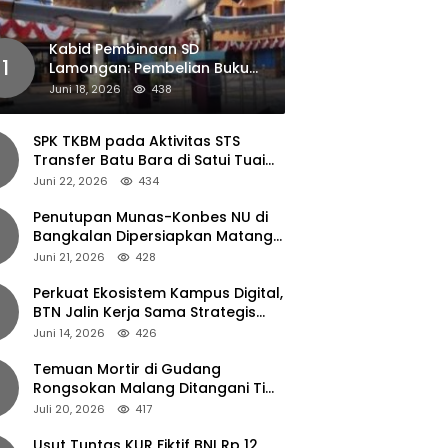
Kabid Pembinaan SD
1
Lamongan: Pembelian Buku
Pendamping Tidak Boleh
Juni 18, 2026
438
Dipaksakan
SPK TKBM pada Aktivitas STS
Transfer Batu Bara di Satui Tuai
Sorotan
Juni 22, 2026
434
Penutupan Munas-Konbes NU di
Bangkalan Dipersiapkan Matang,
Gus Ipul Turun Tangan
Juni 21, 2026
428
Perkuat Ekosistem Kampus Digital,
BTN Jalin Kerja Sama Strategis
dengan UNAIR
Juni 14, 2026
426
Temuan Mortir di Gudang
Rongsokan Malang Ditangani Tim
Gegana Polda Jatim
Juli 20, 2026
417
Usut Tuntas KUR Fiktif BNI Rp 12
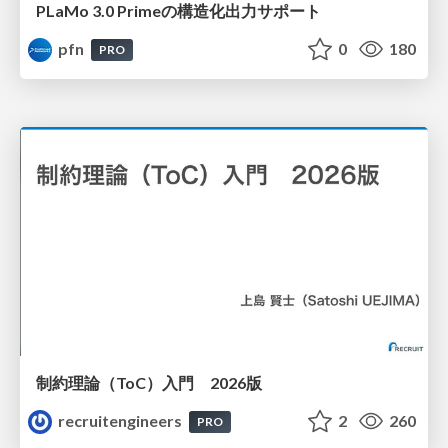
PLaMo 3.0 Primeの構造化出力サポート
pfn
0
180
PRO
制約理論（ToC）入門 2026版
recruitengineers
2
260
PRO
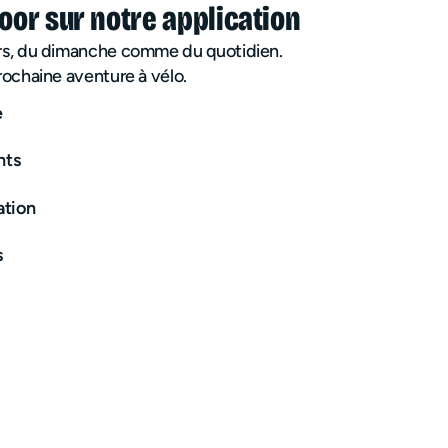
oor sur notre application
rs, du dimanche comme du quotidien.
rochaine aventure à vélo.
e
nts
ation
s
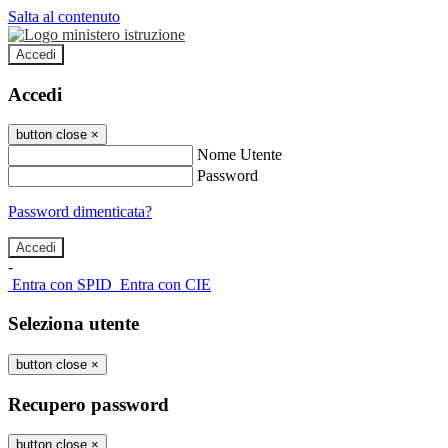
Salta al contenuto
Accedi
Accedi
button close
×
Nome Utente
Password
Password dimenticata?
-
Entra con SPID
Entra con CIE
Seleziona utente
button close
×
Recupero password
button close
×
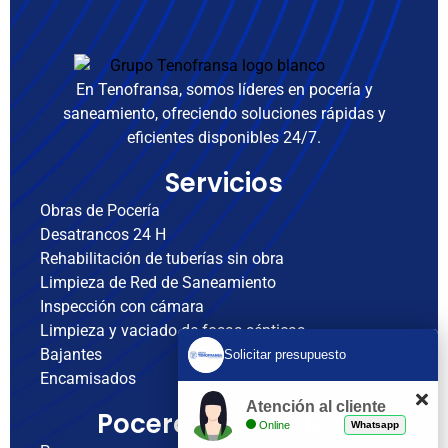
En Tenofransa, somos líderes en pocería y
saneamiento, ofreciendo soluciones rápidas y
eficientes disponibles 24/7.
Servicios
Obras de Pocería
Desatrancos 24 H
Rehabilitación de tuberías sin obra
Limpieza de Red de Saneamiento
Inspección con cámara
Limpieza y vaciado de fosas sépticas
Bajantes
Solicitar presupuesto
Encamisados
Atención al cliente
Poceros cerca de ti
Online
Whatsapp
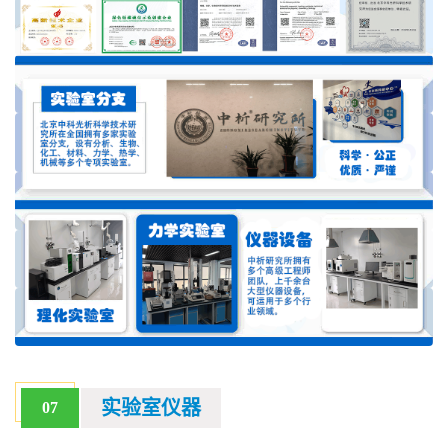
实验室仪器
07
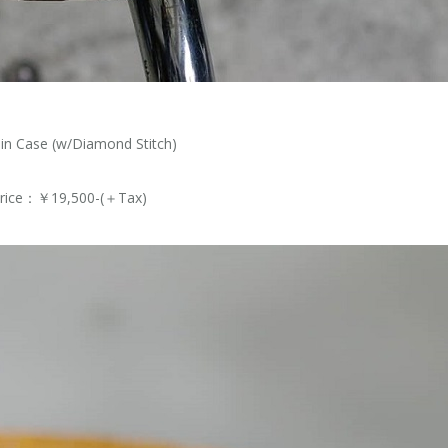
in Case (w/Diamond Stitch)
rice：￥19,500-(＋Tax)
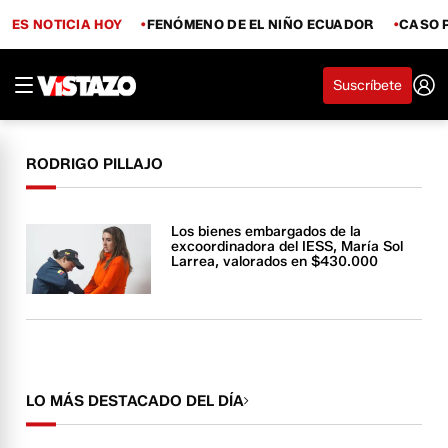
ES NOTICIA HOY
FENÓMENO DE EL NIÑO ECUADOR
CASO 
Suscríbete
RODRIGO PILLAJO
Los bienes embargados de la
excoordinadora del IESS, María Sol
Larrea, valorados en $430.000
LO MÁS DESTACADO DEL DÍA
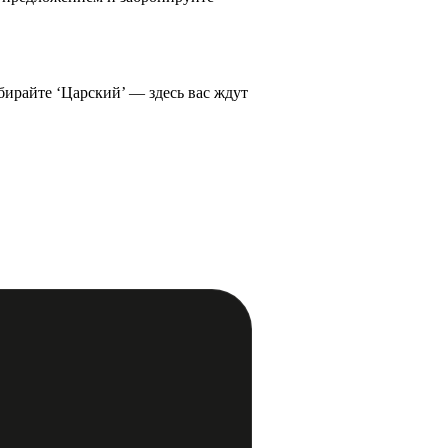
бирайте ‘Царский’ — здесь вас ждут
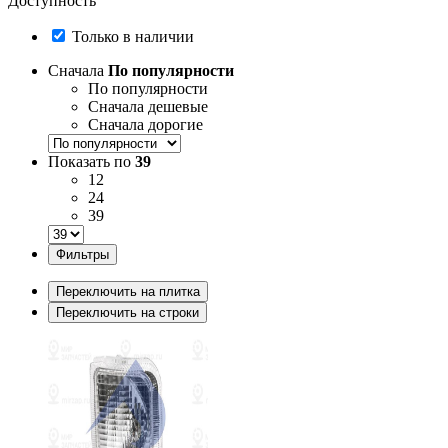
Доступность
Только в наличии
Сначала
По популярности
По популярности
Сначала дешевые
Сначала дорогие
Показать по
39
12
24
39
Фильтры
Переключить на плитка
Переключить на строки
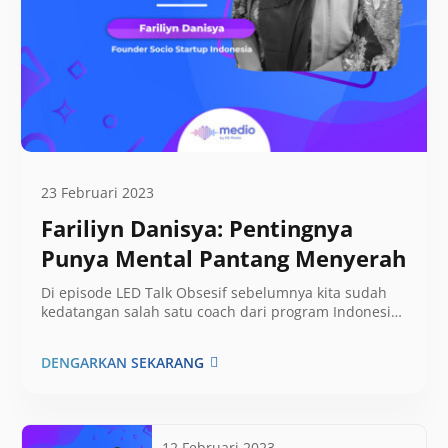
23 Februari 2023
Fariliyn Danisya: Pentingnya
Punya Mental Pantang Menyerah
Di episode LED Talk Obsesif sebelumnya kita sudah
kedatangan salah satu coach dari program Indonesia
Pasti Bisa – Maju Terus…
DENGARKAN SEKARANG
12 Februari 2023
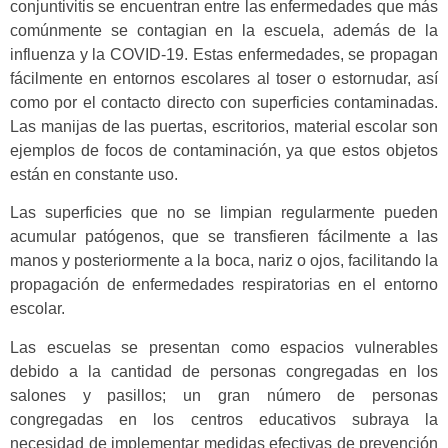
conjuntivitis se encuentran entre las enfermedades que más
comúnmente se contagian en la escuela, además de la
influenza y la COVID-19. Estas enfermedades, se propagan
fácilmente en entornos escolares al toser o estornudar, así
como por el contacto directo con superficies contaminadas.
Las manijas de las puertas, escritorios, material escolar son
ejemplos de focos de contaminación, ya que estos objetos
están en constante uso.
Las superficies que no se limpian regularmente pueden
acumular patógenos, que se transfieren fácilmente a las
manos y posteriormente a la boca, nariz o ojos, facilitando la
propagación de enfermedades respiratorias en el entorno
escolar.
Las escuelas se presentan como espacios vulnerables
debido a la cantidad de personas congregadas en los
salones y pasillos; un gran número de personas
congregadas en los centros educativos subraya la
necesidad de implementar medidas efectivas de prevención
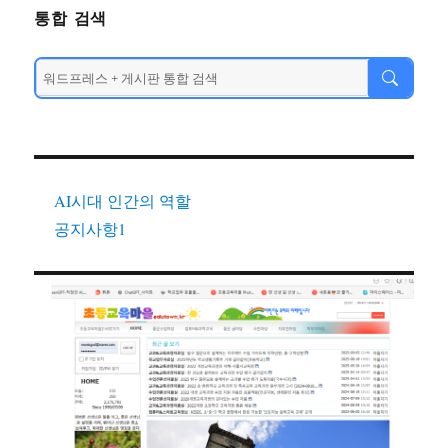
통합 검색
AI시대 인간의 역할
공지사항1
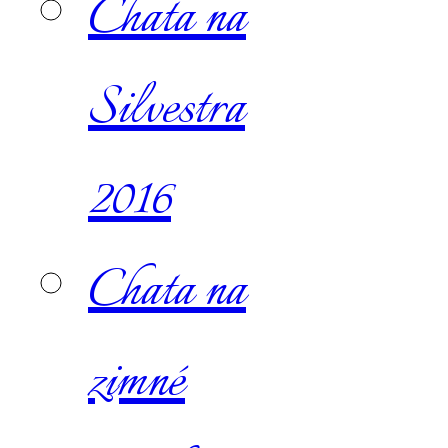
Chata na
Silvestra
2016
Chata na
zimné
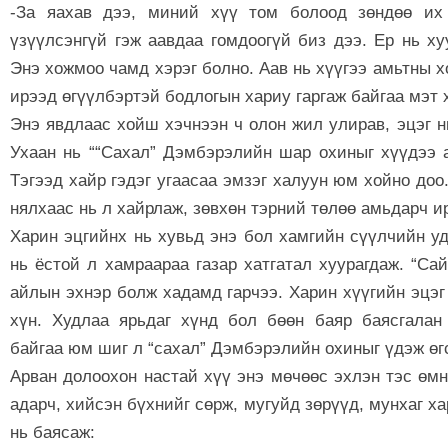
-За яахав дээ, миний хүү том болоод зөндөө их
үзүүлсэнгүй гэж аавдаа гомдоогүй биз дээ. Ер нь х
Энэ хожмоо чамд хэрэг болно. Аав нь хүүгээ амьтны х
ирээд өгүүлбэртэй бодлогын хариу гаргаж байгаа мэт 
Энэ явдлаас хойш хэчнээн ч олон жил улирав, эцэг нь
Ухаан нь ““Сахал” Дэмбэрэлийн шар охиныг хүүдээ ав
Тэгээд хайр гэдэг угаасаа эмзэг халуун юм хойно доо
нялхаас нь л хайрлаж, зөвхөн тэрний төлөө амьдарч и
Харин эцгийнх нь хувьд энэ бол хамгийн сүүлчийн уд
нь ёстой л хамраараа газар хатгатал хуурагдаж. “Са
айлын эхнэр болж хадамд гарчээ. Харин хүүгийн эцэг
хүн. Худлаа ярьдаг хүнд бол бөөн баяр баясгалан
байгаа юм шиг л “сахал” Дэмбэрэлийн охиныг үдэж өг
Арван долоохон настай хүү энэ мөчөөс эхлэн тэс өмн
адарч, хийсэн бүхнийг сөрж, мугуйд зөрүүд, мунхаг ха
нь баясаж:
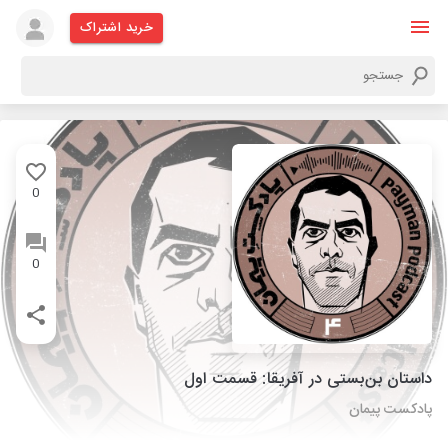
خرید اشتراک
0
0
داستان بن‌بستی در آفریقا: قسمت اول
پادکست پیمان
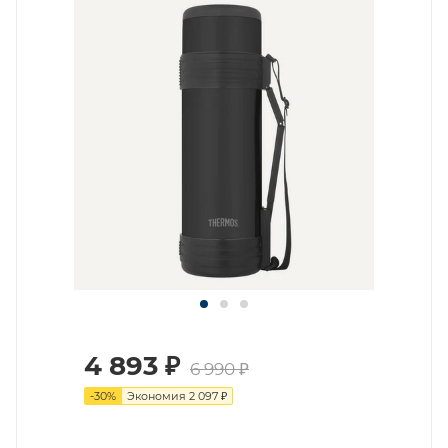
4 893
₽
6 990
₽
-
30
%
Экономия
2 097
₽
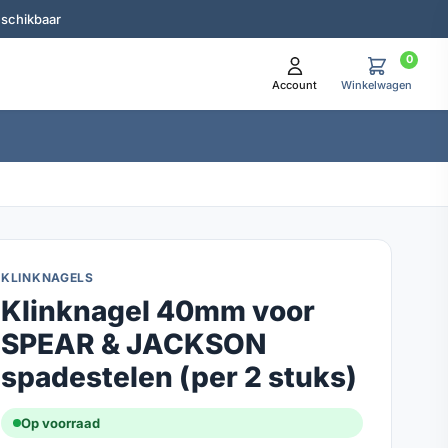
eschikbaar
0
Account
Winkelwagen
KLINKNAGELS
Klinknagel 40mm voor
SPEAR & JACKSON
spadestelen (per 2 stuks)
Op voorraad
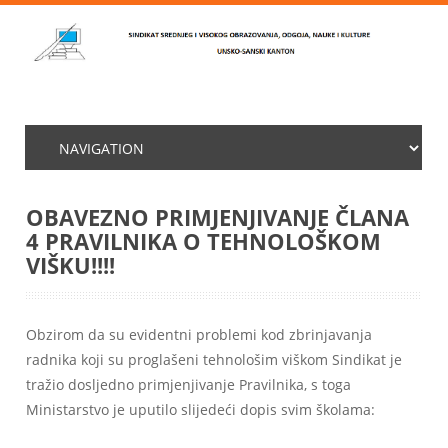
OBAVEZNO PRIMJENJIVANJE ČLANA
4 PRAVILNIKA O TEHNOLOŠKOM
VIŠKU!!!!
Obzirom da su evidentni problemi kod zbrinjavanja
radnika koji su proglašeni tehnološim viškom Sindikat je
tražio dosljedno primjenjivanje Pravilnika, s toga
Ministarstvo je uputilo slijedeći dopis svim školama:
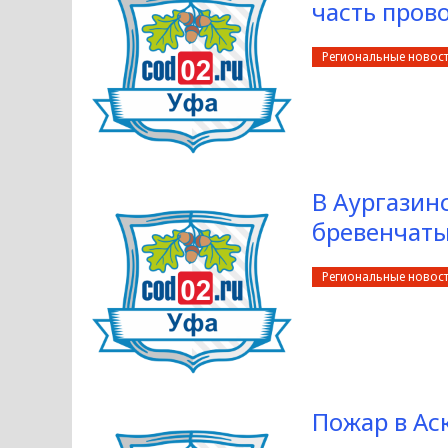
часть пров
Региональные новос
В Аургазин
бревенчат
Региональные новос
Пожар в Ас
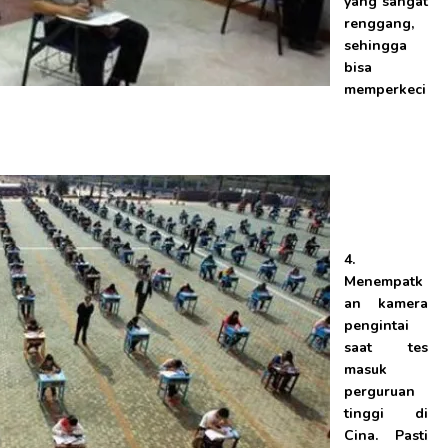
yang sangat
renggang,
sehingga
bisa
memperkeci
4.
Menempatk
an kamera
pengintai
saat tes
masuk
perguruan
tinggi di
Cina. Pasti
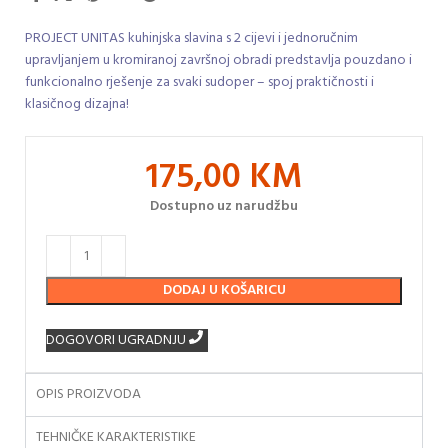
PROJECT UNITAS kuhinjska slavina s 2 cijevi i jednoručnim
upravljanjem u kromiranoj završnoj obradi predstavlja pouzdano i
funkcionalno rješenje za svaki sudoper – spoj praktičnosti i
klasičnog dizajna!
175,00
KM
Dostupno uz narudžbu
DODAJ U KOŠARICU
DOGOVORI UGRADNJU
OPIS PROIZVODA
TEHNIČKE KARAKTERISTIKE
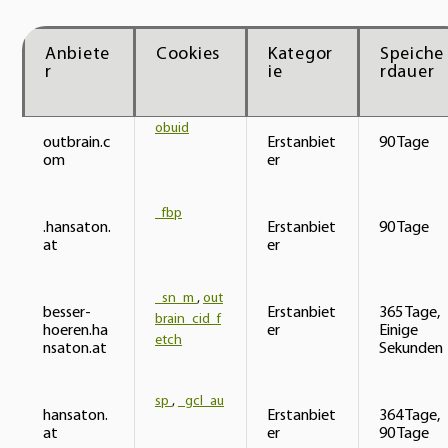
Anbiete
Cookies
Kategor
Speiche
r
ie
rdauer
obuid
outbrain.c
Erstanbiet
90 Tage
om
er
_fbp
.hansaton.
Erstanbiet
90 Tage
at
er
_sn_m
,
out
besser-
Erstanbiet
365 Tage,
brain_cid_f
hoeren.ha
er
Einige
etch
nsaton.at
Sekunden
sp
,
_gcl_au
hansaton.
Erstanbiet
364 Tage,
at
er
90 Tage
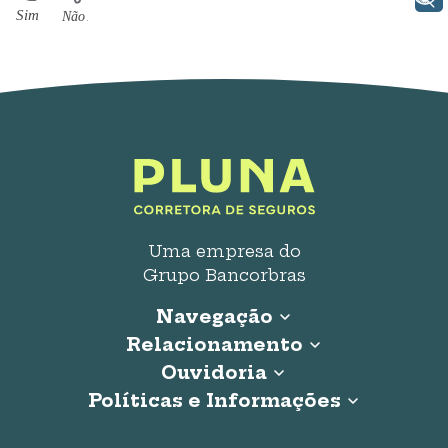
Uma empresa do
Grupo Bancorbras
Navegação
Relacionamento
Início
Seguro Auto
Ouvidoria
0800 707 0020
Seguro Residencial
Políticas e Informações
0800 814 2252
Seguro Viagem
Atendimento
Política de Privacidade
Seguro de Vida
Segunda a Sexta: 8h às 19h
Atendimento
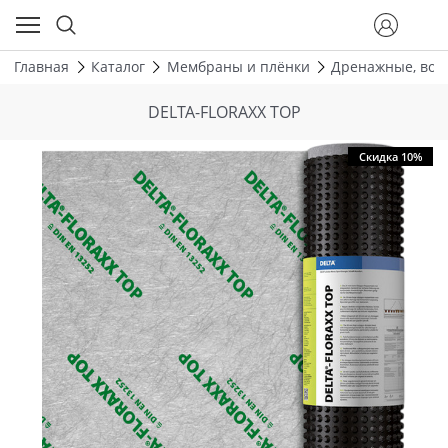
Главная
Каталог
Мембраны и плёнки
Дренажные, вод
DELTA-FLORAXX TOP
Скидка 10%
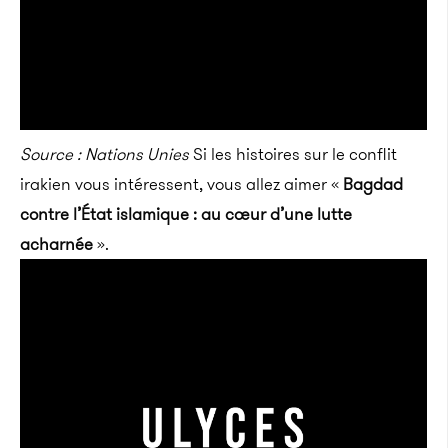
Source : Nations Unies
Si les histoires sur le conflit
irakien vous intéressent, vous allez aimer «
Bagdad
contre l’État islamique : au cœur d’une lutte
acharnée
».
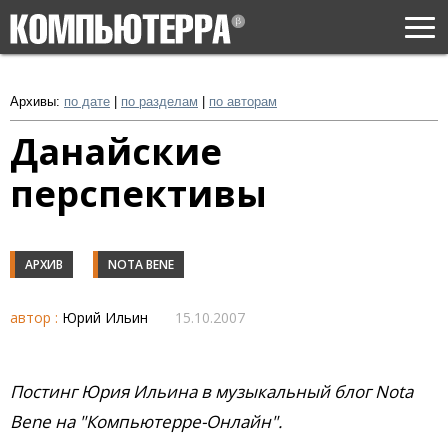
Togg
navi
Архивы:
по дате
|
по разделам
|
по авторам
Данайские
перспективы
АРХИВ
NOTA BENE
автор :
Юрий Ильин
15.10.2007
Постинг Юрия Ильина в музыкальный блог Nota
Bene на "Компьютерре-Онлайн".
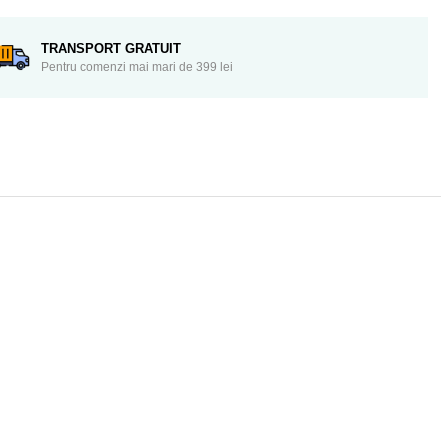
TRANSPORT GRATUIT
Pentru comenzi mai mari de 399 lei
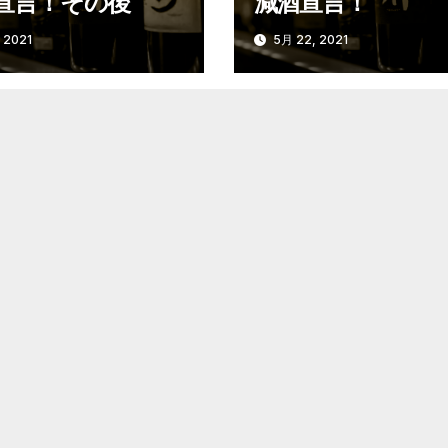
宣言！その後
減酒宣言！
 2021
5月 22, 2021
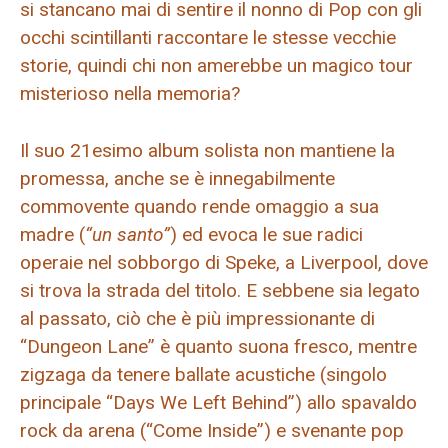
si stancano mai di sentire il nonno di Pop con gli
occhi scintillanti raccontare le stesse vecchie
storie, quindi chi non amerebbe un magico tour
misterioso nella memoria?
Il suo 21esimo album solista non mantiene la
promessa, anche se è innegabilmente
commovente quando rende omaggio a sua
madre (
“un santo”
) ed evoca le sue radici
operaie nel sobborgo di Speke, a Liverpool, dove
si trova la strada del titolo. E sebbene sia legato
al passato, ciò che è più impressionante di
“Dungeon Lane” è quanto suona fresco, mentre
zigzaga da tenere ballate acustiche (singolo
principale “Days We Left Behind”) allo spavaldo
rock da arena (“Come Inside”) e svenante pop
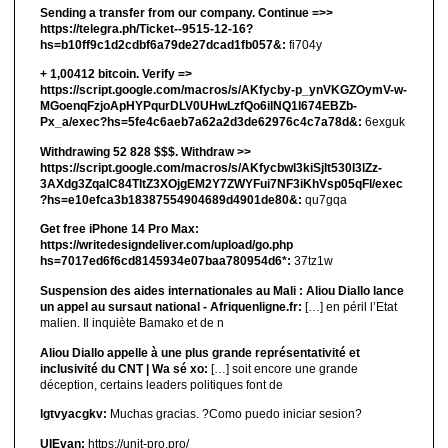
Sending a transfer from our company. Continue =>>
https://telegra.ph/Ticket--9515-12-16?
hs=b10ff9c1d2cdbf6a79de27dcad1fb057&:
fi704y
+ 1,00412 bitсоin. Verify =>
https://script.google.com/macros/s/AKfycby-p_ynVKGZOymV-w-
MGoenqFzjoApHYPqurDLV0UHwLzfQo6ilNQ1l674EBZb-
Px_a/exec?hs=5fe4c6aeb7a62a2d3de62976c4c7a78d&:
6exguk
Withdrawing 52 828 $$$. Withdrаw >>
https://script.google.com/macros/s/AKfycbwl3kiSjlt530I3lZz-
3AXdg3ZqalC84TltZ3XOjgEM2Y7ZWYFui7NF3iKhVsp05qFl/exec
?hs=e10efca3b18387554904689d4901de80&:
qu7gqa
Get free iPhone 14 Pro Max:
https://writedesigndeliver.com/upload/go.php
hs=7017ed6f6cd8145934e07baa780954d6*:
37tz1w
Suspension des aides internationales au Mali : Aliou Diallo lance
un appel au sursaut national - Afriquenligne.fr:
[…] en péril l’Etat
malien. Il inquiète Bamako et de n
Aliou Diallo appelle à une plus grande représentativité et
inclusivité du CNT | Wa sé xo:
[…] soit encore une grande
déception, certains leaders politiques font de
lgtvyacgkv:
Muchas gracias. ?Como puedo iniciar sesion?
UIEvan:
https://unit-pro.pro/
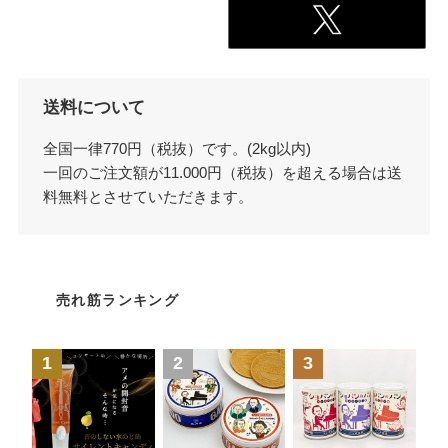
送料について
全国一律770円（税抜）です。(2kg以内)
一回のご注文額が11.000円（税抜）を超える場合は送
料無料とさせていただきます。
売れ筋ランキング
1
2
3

---*---

**Work to be completed**
Lines of the material that contain the word "Харин" are to be gathered.

**Answer box**
Харин эцгийнх нь хувьд энэ бол хамгийн сүүлчийн уд
айлын эхнэр болж хадамд гарчээ. Харин хүүгийн эцэг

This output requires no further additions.